= Pirate Jenny =

Song composed by Kurt Weill

"Pirate Jenny" (German: "Seeräuber-Jenny") is a song from The Threepenny Opera by Kurt Weill, with lyrics by Bertolt Brecht. The English lyrics are by Marc Blitzstein. It is one of the best known songs in the opera, along with "Mack the Knife".

==Content and context==

The song depicts Low-Dive Jenny (German: Spelunken-Jenny), a character borrowed from John Gay's The Beggar's Opera, and he in turn based that character on the historical person of Jenny Diver (1700–1741). Low-Dive Jenny is a lowly maid at a "crummy old hotel", imagining avenging herself for the contempt she endures from the townspeople. A pirate ship – with eight sails, and with 50 cannons – enters the harbor, fires on the city and flattens every building except the hotel. The pirates come ashore, chain up all the townspeople, and present them to Jenny, who orders the pirates to kill them all. She then sails away with the pirates.

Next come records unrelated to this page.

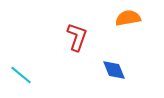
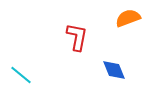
orange semicircle: rotated 10 degrees counterclockwise
red L-shape: rotated 8 degrees counterclockwise
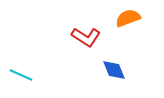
red L-shape: moved 9 px right; rotated 112 degrees clockwise
cyan line: rotated 15 degrees counterclockwise
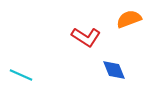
orange semicircle: moved 1 px right, 1 px down
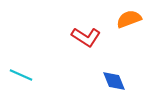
blue diamond: moved 11 px down
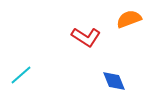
cyan line: rotated 65 degrees counterclockwise
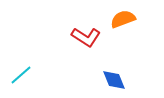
orange semicircle: moved 6 px left
blue diamond: moved 1 px up
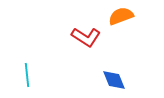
orange semicircle: moved 2 px left, 3 px up
cyan line: moved 6 px right; rotated 55 degrees counterclockwise
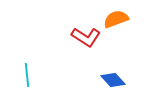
orange semicircle: moved 5 px left, 3 px down
blue diamond: moved 1 px left; rotated 20 degrees counterclockwise
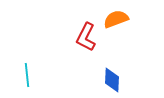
red L-shape: rotated 84 degrees clockwise
blue diamond: moved 1 px left; rotated 45 degrees clockwise
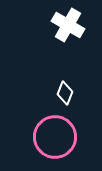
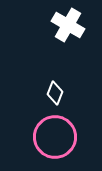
white diamond: moved 10 px left
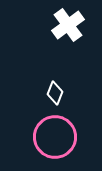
white cross: rotated 24 degrees clockwise
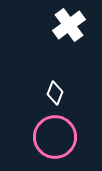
white cross: moved 1 px right
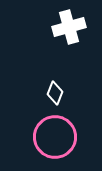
white cross: moved 2 px down; rotated 20 degrees clockwise
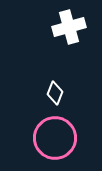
pink circle: moved 1 px down
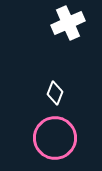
white cross: moved 1 px left, 4 px up; rotated 8 degrees counterclockwise
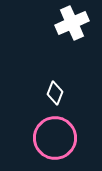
white cross: moved 4 px right
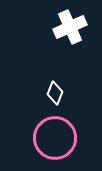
white cross: moved 2 px left, 4 px down
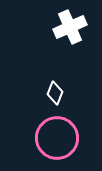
pink circle: moved 2 px right
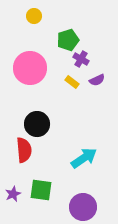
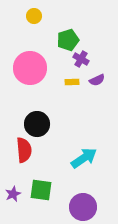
yellow rectangle: rotated 40 degrees counterclockwise
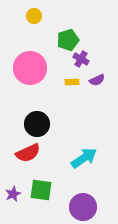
red semicircle: moved 4 px right, 3 px down; rotated 70 degrees clockwise
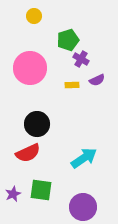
yellow rectangle: moved 3 px down
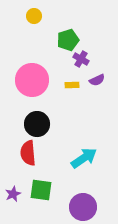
pink circle: moved 2 px right, 12 px down
red semicircle: rotated 110 degrees clockwise
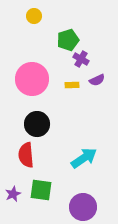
pink circle: moved 1 px up
red semicircle: moved 2 px left, 2 px down
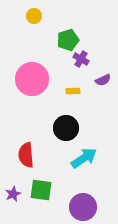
purple semicircle: moved 6 px right
yellow rectangle: moved 1 px right, 6 px down
black circle: moved 29 px right, 4 px down
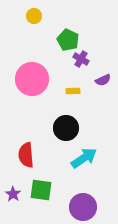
green pentagon: rotated 30 degrees counterclockwise
purple star: rotated 14 degrees counterclockwise
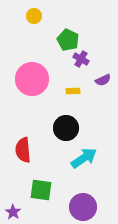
red semicircle: moved 3 px left, 5 px up
purple star: moved 18 px down
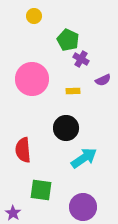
purple star: moved 1 px down
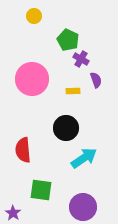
purple semicircle: moved 7 px left; rotated 84 degrees counterclockwise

The song was originally placed in the first act and sung by Mackie's bride, Polly Peachum, who resents her parents' opposition to her trying her luck with Mackie and is fantasizing about avenging herself on the constraints of her family. However, the song is frequently moved to the second act and given to the prostitute Jenny. Jenny has given Mackie, her former lover, shelter from the police but is jealous of his wife, Polly. Eventually, she tips off the police, who catch Mackie and take him to his hanging. Her song suggests that she likes the idea of having Mackie's fate in her hands.

==Cover versions==
Many notable artists have covered this song independently of the stage show: Lotte Lenya (who originated the role of Jenny), Nina Simone in a highly dramatic live performance, Ute Lemper, Milva, Hildegard Knef, The Dresden Dolls, Judy Collins, Marc Almond, Marianne Faithfull, Steeleye Span, and Bea Arthur. Esther & Abi Ofarim recorded the song for their album 2 In 3 (1967). The Young Gods covered the song in their tribute album The Young Gods Play Kurt Weill (1991). Xiu Xiu covered the song in their Nina Simone tribute album Nina (2013). Shilpa Ray covered the song with Nick Cave and Warren Ellis on Son of Rogues Gallery: Pirate Ballads, Sea Songs & Chanteys (2013).

== In popular culture ==
- The song was an inspiration for Bob Dylan's "When the Ship Comes In". As a tribute to Lotte Lenya, Dylan later put the artwork for one of her albums on display on the cover of his 1965 album Bringing It All Back Home. In his 2004 memoir, Dylan described the enormous influence that "Pirate Jenny" had on his songwriting development.
- John Darnielle of the American indie-rock/indie-folk/erstwhile lo-fi band the Mountain Goats has mentioned the 'explicit connection' between Pirate Jenny and his song character "Jenny" who appeared in songs from his albums All Hail West Texas, Jenny from Thebes and some other specific Mountain Goats songs.
- Clifford Harper drew a graphic adaptation of the song, entitled "The Black Freighter" in the magazine Anarchy No. 2.
- Comic-book writer Alan Moore cited this song as one of the inspirations for the Black Freighter pirate material in Watchmen. The Nina Simone version also appears on the soundtrack for the motion picture, and during the credits of the direct-to-video animated feature Tales of the Black Freighter. In the 2019 TV series, Jessica Camacho portrays "Pirate Jenny", a member of the Tulsa police.
- In The League of Extraordinary Gentlemen, also written by Alan Moore, Jenny's revenge fantasy is taken as a literal event in which "Janni", who is Captain Nemo's daughter, is gang raped and summons the crew of the Nautilus to slaughter her rapists and the indifferent spectators alike.
- The song was inspiration for Lars von Trier's Dogville (2003), a film about a mistreated woman who seeks revenge on the residents of the titular town who, having first sheltered her from pursuit, have enslaved her.
- The song is paraphrased on Chico Buarque's "Geni e o Zepelim". This song is a number from his musical play Ópera do Malandro, which is based on Brecht's The Threepenny Opera. In Chico's version, Jenny (Geni) ends up saving the city, just to be despised (again) immediately after.
- Sasha Velour performed a version of the song, with lyrics altered to be about drag, in their short film Pirate Jenny, the first of their 2018 anthology One Dollar Drags.
- The title is referenced in the song "U (Man Like)" by Wisconsin-based band Bon Iver on their fourth studio album I,I.
- The lyrics of the song "Working for the Men" by Drab City paraphrase the story of Pirate Jenny.
- The song "Ich erinnere mich an die Weimarer Republik" by The World/Inferno Friendship Society references Pirate Jenny as a character who runs a bar and is introduced with the line "Pirate Jenny, she got her revenge, hey boys hats off to her."